Security Models and Proof Strategies for Plaintext-Aware Encryption

This paper presents, extends, and corrects errors in [12] and [8].

The original version of this result [8] claimed that plaintext awareness with respect to a single plaintext creator \(\mathcal {P}_{I}\), which chooses a random bit b and then consistently outputs m _b when given α=(m ₀,m ₁), was sufficient to prove IND-CCA2 security. We called this property PA2I plaintext awareness. Sadly, this result is not correct. We will sketch a counter-example here. Suppose \(\varPi=(\mathcal {G},\mathcal {E},\mathcal {D})\) is IND-CCA2 secure and PA2I plaintext aware. Let \(\varPi'=(\mathcal {G},\mathcal {E}',\mathcal {D}')\) be the encryption scheme with \(\mathcal {E}'(\mathit {pk},m)=0\|\mathcal {E}(\mathit {pk},m)\) and \(\mathcal {D}'(\mathit {sk},\delta \|C)=\mathcal {D}(\mathit {sk},C)\) for any δ∈{0,1}. This scheme is IND-CPA secure but not IND-CCA2 secure. We claim that this scheme is still PA2I plaintext aware. We may build a plaintext extractor \(\mathcal {A}^{*}\) for a ciphertext creator \(\mathcal {A}\) working against Π′ by noting two properties of the scheme. (a) Since Π is PA2I there exists a plaintext extractor which can decrypt all decryption queries of the form δ∥C where 0∥C∉CList. (b) If \(\mathcal {A}\) requests the decryption of 1∥C where 0∥C∈CList then the correct response must be either m ₀ or m ₁, which can be determined by observing the original encryption oracle query. Furthermore, since Π is IND-CCA2 secure, no algorithm can distinguish between the case where \(\mathcal {A}^{*}\) returns the correct decryption of 1∥C and the case where \(\mathcal {A}^{*}\) returns the message m _d (for some value d which was randomly chosen by \(\mathcal {A}^{*}\) during its first execution). Thus Π′ is IND-CPA secure and PA2I plaintext aware, but not IND-CCA2 secure, which contradicts the claimed result of [8].

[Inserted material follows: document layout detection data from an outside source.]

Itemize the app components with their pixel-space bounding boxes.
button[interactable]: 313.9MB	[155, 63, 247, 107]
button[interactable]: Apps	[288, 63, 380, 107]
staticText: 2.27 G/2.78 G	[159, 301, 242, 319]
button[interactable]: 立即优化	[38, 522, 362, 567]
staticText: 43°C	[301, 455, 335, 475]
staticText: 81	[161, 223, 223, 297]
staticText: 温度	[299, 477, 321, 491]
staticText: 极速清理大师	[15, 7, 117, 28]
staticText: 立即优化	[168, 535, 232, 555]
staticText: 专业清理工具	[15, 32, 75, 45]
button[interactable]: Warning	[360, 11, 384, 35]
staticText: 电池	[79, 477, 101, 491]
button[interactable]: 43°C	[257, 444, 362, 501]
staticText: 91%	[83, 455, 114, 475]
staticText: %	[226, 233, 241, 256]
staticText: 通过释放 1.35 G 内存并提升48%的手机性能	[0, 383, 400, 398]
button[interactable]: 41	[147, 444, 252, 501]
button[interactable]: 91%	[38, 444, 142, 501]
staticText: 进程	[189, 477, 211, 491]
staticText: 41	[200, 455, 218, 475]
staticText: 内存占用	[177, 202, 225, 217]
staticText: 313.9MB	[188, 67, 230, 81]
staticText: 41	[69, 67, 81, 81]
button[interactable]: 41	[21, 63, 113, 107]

This is also sometimes known as the Knowledge-of-Exponent assumption (KEA).

A smooth hash function has the property that the distribution of H(x), for \(x\stackrel {{\hspace {1pt}\scriptscriptstyle \$}}{\gets }\mathbb {G}\), is computationally indistinguishable from the uniform distribution on \(\mathcal {K}\)

The original proof that the Cramer–Shoup encryption scheme is simulatable [12] has a (minor) flaw. The proof does not “reset” the decryption oracle to its correct operation at the end of proof. This presentation sidesteps the issue by using a simplified proof.

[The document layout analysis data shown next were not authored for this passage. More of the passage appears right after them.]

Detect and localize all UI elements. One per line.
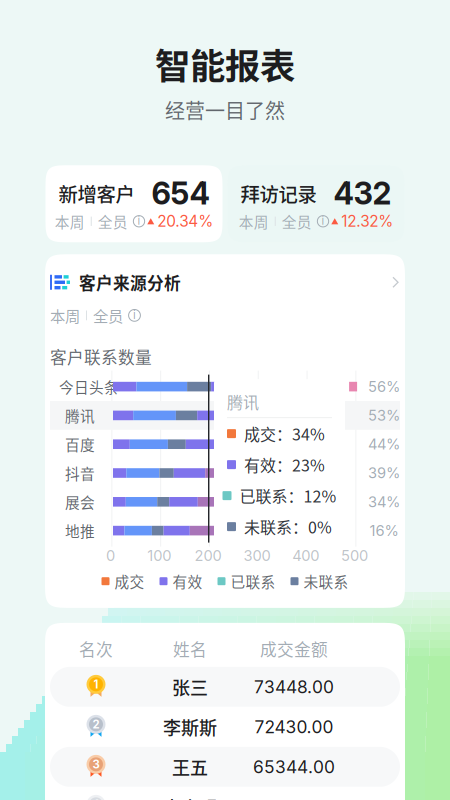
staticText: 400 [292,547,319,564]
staticText: 姓名 [173,637,207,661]
button[interactable]: 指标说明 [128,215,145,228]
staticText: 未联系 [304,571,348,592]
staticText: 20.34% [157,212,213,231]
staticText: 4 [92,798,100,800]
staticText: 名次 [79,637,113,661]
staticText: 73448.00 [254,676,334,697]
staticText: 432 [334,175,392,212]
button[interactable]: 新增客户 [46,165,222,242]
staticText: 百度 [65,434,95,455]
staticText: i [322,214,324,227]
staticText: 李小明 [163,794,217,800]
staticText: 地推 [65,520,95,541]
staticText: 3 [92,758,100,771]
staticText: 本周 [239,211,269,232]
staticText: 本周 [50,304,80,326]
staticText: 有效 [172,571,202,592]
staticText: 65344.00 [253,756,335,777]
staticText: 12.32% [341,212,393,231]
button[interactable]: 全员 [282,211,312,232]
staticText: 全员 [282,211,312,232]
button[interactable]: 本周 [50,304,80,326]
staticText: 未联系：0% [244,515,332,538]
staticText: 全员 [93,304,123,326]
button[interactable]: 拜访记录 [228,165,404,242]
staticText: 已联系：12% [240,484,336,507]
button[interactable]: 客户来源分析 [50,254,400,296]
staticText: 展会 [65,491,95,512]
staticText: 腾讯 [227,390,259,413]
staticText: 智能报表 [155,38,295,89]
button[interactable]: 全员 [93,304,123,326]
staticText: 张三 [172,674,208,700]
staticText: 44% [368,435,400,453]
staticText: 成交：34% [244,422,325,445]
staticText: 抖音 [65,462,95,484]
staticText: 2 [92,718,100,731]
staticText: 新增客户 [58,179,134,207]
staticText: 34% [368,493,400,511]
staticText: 654 [152,175,210,212]
staticText: 已联系 [230,571,276,592]
button[interactable]: 3 [50,747,400,787]
button[interactable]: 本周 [55,211,85,232]
button[interactable]: 1 [50,667,400,707]
staticText: i [138,214,140,227]
button[interactable]: 全员 [98,211,128,232]
staticText: 王五 [172,754,208,780]
button[interactable]: 本周 [239,211,269,232]
button[interactable]: 4 [50,787,400,800]
staticText: 16% [370,522,398,539]
staticText: 今日头条 [59,376,119,397]
staticText: 200 [195,547,222,564]
staticText: 300 [243,547,270,564]
staticText: 成交金额 [260,637,328,661]
staticText: 100 [147,547,171,564]
staticText: 腾讯 [65,405,95,426]
staticText: 1 [94,678,98,691]
staticText: 成交 [114,571,144,592]
staticText: 客户来源分析 [79,270,181,294]
staticText: 0 [106,547,115,564]
staticText: 客户联系数量 [50,344,152,369]
staticText: 有效：23% [244,453,325,476]
staticText: 全员 [98,211,128,232]
staticText: 500 [341,547,368,564]
staticText: 39% [368,464,400,482]
staticText: 56% [368,378,400,395]
button[interactable]: 2 [50,707,400,747]
staticText: 拜访记录 [240,179,316,207]
staticText: i [133,308,136,322]
staticText: 经营一目了然 [165,95,285,124]
staticText: 72430.00 [254,716,334,737]
staticText: 本周 [55,211,85,232]
button[interactable]: 指标说明 [123,309,141,322]
button[interactable]: 指标说明 [312,215,329,228]
staticText: 53% [368,406,400,424]
staticText: 李斯斯 [163,714,217,740]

The original proof of this result claimed that it was sufficient for the group \(\mathbb {G}\) to be computationally simulatable. This is incorrect: we require that the group \(\mathbb {G}\) is statistically simulatable. This error is relatively minor in practice as all the common groups which are used for cryptography are statistically simulatable (see Sect. 7.1). The original proof also failed to deal effectively with the differences in the way that the DHK extractor \(\mathcal {B}^{*}\) and the PA1+ plaintext extractor \(\mathcal {A}^{*}\) handle the random inputs of their respective underlying algorithms \(\mathcal {B}\) and \(\mathcal {A}\). The DHK extractor \(\mathcal {B}^{*}\) requires all random bits of \(\mathcal {B}\) to be known in advance, while the PA1+ extractor \(\mathcal {A}^{*}\) must allow for the possibility that fresh random bits will be generated by \(\mathcal {A}\) after \(\mathcal {A}^{*}\)’s execution.